TSP Growth Calculator

See how your Thrift Savings Plan can grow over time. Project your balance at retirement.

Project Your Wealth

Compound interest is the 8th wonder of the world. See it in action.

$
$
Your contribution + Agency Match combined.
The date you plan to retire.
Years Until Retirement: --
C Fund historical avg: ~10%. G Fund: ~3-4%.
Projected Balance $678,146
Principal + Contributions $430,000
Investment Growth (Interest) $248,146 +57% gain

The 4% Rule

A common rule of thumb is that you can withdraw 4% of your portfolio in your first year of retirement. Based on this projection, your TSP could generate:

$27,125 / year

Don't Forget Taxes

Traditional TSP withdrawals are taxed as ordinary income. We can help you develop a tax-efficient withdrawal strategy using Roth conversions and more.

Understanding Your Thrift Savings Plan (TSP) Growth

The Thrift Savings Plan (TSP) is the federal government's version of a 401(k) retirement savings plan, serving over 6 million federal employees and members of the uniformed services. As one of the largest defined contribution plans in the world with over $850 billion in assets, the TSP offers low-cost investment options and generous employer matching to help you build wealth for retirement.

Unlike your FERS pension which provides guaranteed income, your TSP balance depends entirely on how much you contribute, how your agency matches those contributions, and how your investments perform over time. This calculator helps you project your future TSP balance based on compound growth—what Albert Einstein allegedly called "the eighth wonder of the world."

How the TSP Calculator Projects Your Balance

Your TSP balance grows through three mechanisms:

1. Your Contributions

As a FERS employee, you can contribute up to the annual IRS limit ($23,000 in 2024, or $30,500 if age 50+).
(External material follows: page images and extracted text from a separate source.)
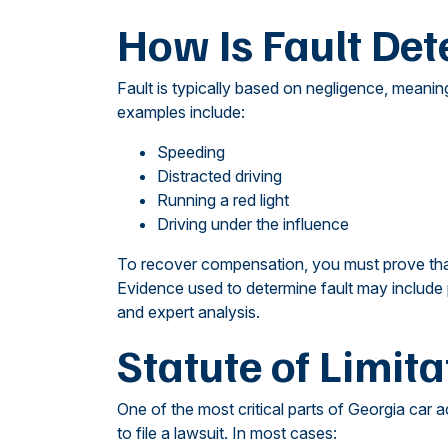
How Is Fault Det
Fault is typically based on negligence, meani
examples include:
Speeding
Distracted driving
Running a red light
Driving under the influence
To recover compensation, you must prove that 
Evidence used to determine fault may include 
and expert analysis.
Statute of Limita
One of the most critical parts of Georgia car 
to file a lawsuit. In most cases: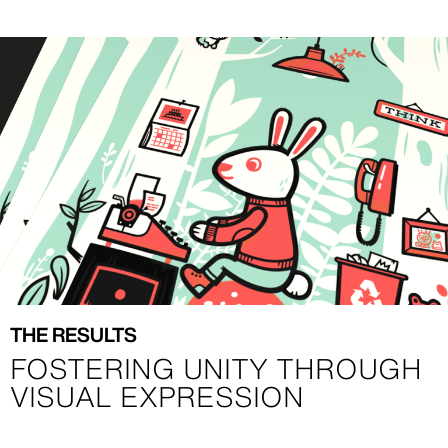
Image
Image
THE RESULTS
FOSTERING UNITY THROUGH
VISUAL EXPRESSION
Contributions can be made on a pre-tax basis (Traditional TSP) or after-tax basis (Roth TSP), each with distinct tax implications.

  • Traditional TSP: Contributions reduce your taxable income now; withdrawals are fully taxable in retirement
  • Roth TSP: Contributions are after-tax; qualified withdrawals (age 59½+ with 5-year account age) are completely tax-free
  • Catch-Up Contributions: After age 50, you can contribute an additional $7,500 per year (2024 limit)

2. Agency Matching Contributions

FERS employees receive automatic agency contributions worth up to 5% of your salary:

  • 1% Automatic: Contributed whether you participate or not
  • Up to 4% Matching: Dollar-for-dollar match on first 3% + 50 cents per dollar on next 2%
  • Total Possible: 5% of your salary in free money—the single best guaranteed "return" available

Important: You must contribute at least 5% of your salary to receive the full 5% match. Contributing less means leaving free money on the table that you can never recover.

3. Investment Growth (Compound Interest)

The TSP offers five individual funds and multiple Lifecycle (L) Funds that automatically adjust allocation as you near retirement:

  • G Fund (Government Securities): Principal guaranteed, low returns (~3-4% historically)
  • F Fund (Bond Index): Investment-grade bonds, moderate risk (~6% historically)
  • C Fund (S&P 500 Index): Large U.S. companies, higher risk/reward (~10% historically)
  • S Fund (Small-Cap Stock Index): Small/medium U.S. companies, high risk/reward (~11% historically)
  • I Fund (International Stock Index): International stocks (excluding U.S.), variable returns
  • L Funds (Lifecycle Funds): Professionally managed mix that becomes more conservative as target retirement date approaches

Historical returns vary significantly by fund and time period. The calculator defaults to 7% annual return—a conservative estimate that accounts for market volatility over long time horizons. Aggressive investors in stocks have historically achieved 9-11%, while conservative G Fund investors earn 3-4%.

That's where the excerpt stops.